Mas no geral, e sobretudo sendo formado numa Escola como a nossa, é muito fácil iniciar a sua carreira de enfermagem. Os nossos ex-estudantes são testemunho do que afirmo. Um mês ou mesmo antes, após terminarem o curso, a maioria dos estudantes recém-formados da ESESJDUE está a trabalhar em instituições do SNS [Serviço Nacional de Saúde] ou no setor privado.

 

Que desafios enfrenta a enfermagem e que medidas deviam ser tomadas para benefício deste grupo profissional? 

O principal desafio dos enfermeiros é a afirmação social da Enfermagem, mediante o reconhecimento social do papel dos Enfºs na saúde. Exige trabalho por parte dos enfermeiros, mas não pode ser de outra forma. Valorização social do enfermeiro e da enfermagem – Será alcançada quando todos compreenderem que mais do que estar 24 horas com o doente, têm que efetivamente afirmar-se pela qualidade e valor acrescentado dos cuidados que prestam. O slogan “nós enfermeiros estamos 24 horas com o doente” é útil, mas está esgotado. A sociedade, as famílias, os indivíduos, querem cuidados de qualidade – escuta, atenção, presença, perguntas que são respondidas; orientações/indicações claras concisas e objetivas, respostas adequadas à capacidade de entendimento de cada um. Na sociedade atual, já não é suficiente ser-se um bom técnico. Espera-se e exige-se mais dos enfermeiros. Espera-se e exige-se o domínio de competências instrumentais, relacionais, comunicacionais que vão ao encontro das necessidades de saúde de uma população cada vez mais envelhecida, mas também cada vez com mais literacia em saúde.

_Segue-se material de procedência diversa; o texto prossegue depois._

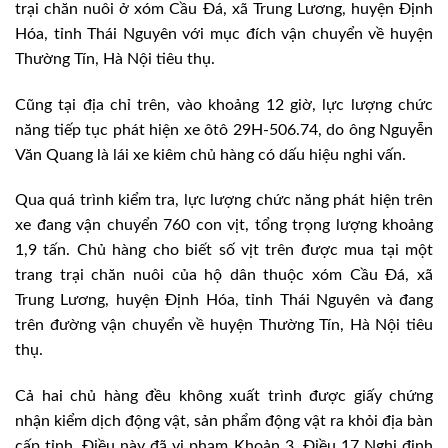
trại chăn nuôi ở xóm Cầu Đá, xã Trung Lương, huyện Định
Hóa, tỉnh Thái Nguyên với mục đích vận chuyển về huyện
Thường Tín, Hà Nội tiêu thụ.
Cũng tại địa chỉ trên, vào khoảng 12 giờ, lực lượng chức
năng tiếp tục phát hiện xe ôtô 29H-506.74, do ông Nguyễn
Văn Quang là lái xe kiêm chủ hàng có dấu hiệu nghi vấn.
Qua quá trình kiểm tra, lực lượng chức năng phát hiện trên
xe đang vận chuyển 760 con vịt, tổng trọng lượng khoảng
1,9 tấn. Chủ hàng cho biết số vịt trên được mua tại một
trang trại chăn nuôi của hộ dân thuộc xóm Cầu Đá, xã
Trung Lương, huyện Định Hóa, tỉnh Thái Nguyên và đang
trên đường vận chuyển về huyện Thường Tín, Hà Nội tiêu
thụ.
Cả hai chủ hàng đều không xuất trình được giấy chứng
nhận kiểm dịch động vật, sản phẩm động vật ra khỏi địa bàn
cấp tỉnh. Điều này đã vi phạm Khoản 3, Điều 17 Nghị định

No fundo, um enfermeiro que está presente e que se afirma pelo domínio completo da sua profissionalidade, em cada momento do quotidiano de cuidados.

 

Mas há certamente outros?

O outro desafio é a valorização socioprofissional do percurso académico dos enfermeiros (título e graus) - Hoje essa valorização não existe e o pior é que parece não se sentir a sua falta no universo profissional. A enfermagem deve ser das poucas profissões em que ter uma licenciatura, um mestrado, ou um doutoramento, significa na prática quase o mesmo. Isto não pode continuar a acontecer. Relativamente aos títulos (especialista), efetivamente há diferenças na designação dos profissionais que os obtém. Porém, estes profissionais passam a exercer como enfermeiros especialistas e a colocar quotidianamente em prática as suas competências especializadas, nos diferentes serviços da referida especialidade ou noutros onde as suas competências sejam necessárias? Depende. Ora nenhum profissional pode estar à mercê do depende! Que incentivos têm pelo trabalho que desenvolvem? Que perspetivas de carreira têm? Qual o reconhecimento socioprofissional que auferem? A resposta a estas questões centra-se inevitavelmente na renegociação da carreira, que é urgente e decisiva para os enfermeiros. Mas apesar de importante, esta nunca será suficiente, por si só, para a afirmação social e profissional dos enfermeiros e da enfermagem. É preciso um trabalho e empenhamento sociopolítico constante de todos os profissionais para isso ser conseguido. Irá demorar, mas chegaremos lá.

Por fim serem protagonistas centrais dos processos de trabalho – os enfermeiros têm que se assumir como protagonistas centrais na discussão dos processos de trabalho em que estão envolvidos e questionar a adequação desses mesmos processos aos desafios da saúde e da sociedade/indivíduos, na atualidade (ex. tempo gasto com os diferentes sistemas de informação nomeadamente o classificação de doentes em desfavor da efetiva presença junto dos utentes/doentes; turnos de 12 horas; normas organizacionais arcaicas que perduram em muitas unidades de saúde; papel das chefias intermédias na dinamização dos cuidados de enfermagem; papel dos enfermeiros especialistas na melhoria dos cuidados, sistema de avaliação dos enfermeiros, entre muito outros).

 

Por último, que mensagem pretende deixar aos alunos da ESESJD?

Nesta Escola formam-se profissionais para a vanguarda dos Serviços de Saúde. Optar pela ESESJD para o início da formação ou para a sua continuidade através da formação pós-graduada é sem dúvida uma aposta de e com futuro. É uma aposta na qualidade, no rigor e na excelência da formação em enfermagem e na qualidade dos cuidados que serão prestados às pessoas.